O Real Madrid conquistou uma vitória emocionante sobre o anfitrião Elche pelo placar de 3 a 2, mas deixou o estádio Martínez Valero com muitos pontos de interrogação, depois que sua vantagem confortável se transformou em verdadeiro sofrimento durante o segundo tempo, num cenário que revelou uma queda repentina do time e quase lhe custou a perda de dois pontos preciosos.
O jornal espanhol "Marca" atacou o técnico José Mourinho e os jogadores do clube merengue, afirmando que o que aconteceu no segundo tempo não pode ser explicado com facilidade, depois que o Real Madrid apareceu de forma totalmente diferente do time que havia se imposto com força na primeira metade da partida, encerrando-a em vantagem por 2 a 0.

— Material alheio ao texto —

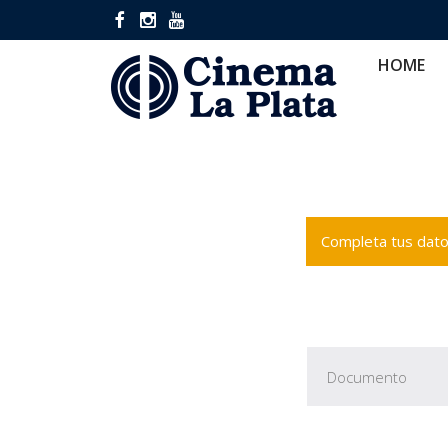
HOME
CINES
CA
HOME
Completa tus datos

O jornal fez críticas claras à maneira como o time lidou com o confronto, considerando que os jogadores do Real Madrid recuaram de forma incompreensível e deixaram o Elche assumir o controle da partida.
O Real Madrid parecia, no primeiro tempo, estar a caminho de uma vitória confortável, depois de Arda Güler e Kylian Mbappé marcarem, além do desperdício de várias oportunidades que poderiam ter definido o confronto mais cedo.
Mas a vantagem não durou, pois Güler desapareceu, junto com vários dos principais destaques do time, após o intervalo, e o Real Madrid deixou de ser um time propositivo para se tornar um time que esperava os ataques do adversário.
A "Marca" entende que o problema não estava apenas no resultado, mas na maneira como o Real Madrid lidou com sua vantagem. Em vez de continuar pressionando e tentando marcar o terceiro gol para encerrar o confronto, o time recuou em busca de um contra-ataque que definisse a partida, o que permitiu ao Elche voltar ao clima do jogo e impor pressão contínua sobre o gol do clube merengue.
Não foi apenas o recuo dos jogadores que foi alvo de crítica, pois José Mourinho se viu obrigado a fazer mudanças ofensivas sucessivas para tentar salvar a situação.
O treinador colocou Jude Bellingham e Brahim Díaz em campo, e a coisa chegou ao ponto de usar Brahim na posição de lateral-direito durante um dos períodos de maior pressão sobre o Real Madrid na partida.
Com o sofrimento contínuo do time, Mourinho recorreu a uma solução mais ofensiva e encerrou a partida com três atacantes de origem, sendo eles Mbappé, Endrick e Espí, além da presença de Brahim Díaz, Diomandé e Bellingham, numa tentativa de retomar o controle de uma partida que havia escapado das mãos do Real Madrid.
Apesar disso, essa solução não foi suficiente para evitar o estado de caos que dominou os minutos finais, antes que Espí surgisse novamente no momento certo e marcasse um gol que salvou o Real Madrid de um colapso que parecia próximo, dando ao seu time uma vitória que se transformou de um resultado lógico em um triunfo que o time sofreu muito para manter.
Mourinho havia justificado o recuo diante do Rayo Vallecano na partida anterior pelo fator físico, mas a "Marca" entende que o cenário diante do Elche foi diferente, especialmente porque o Real Madrid entrou na partida com cinco mudanças em sua escalação titular.
Segundo o jornal, o problema desta vez não foi tanto físico, mas relacionado ao desempenho do time, a suas decisões e à postura de seus jogadores dentro de campo.
O aspecto mais preocupante continua sendo que essa queda veio apenas cinco dias antes do derby de Madri contra o Atlético no estádio Metropolitano, onde o Real Madrid será obrigado a apresentar uma imagem totalmente diferente se quiser evitar a repetição do cenário do segundo tempo diante do Elche.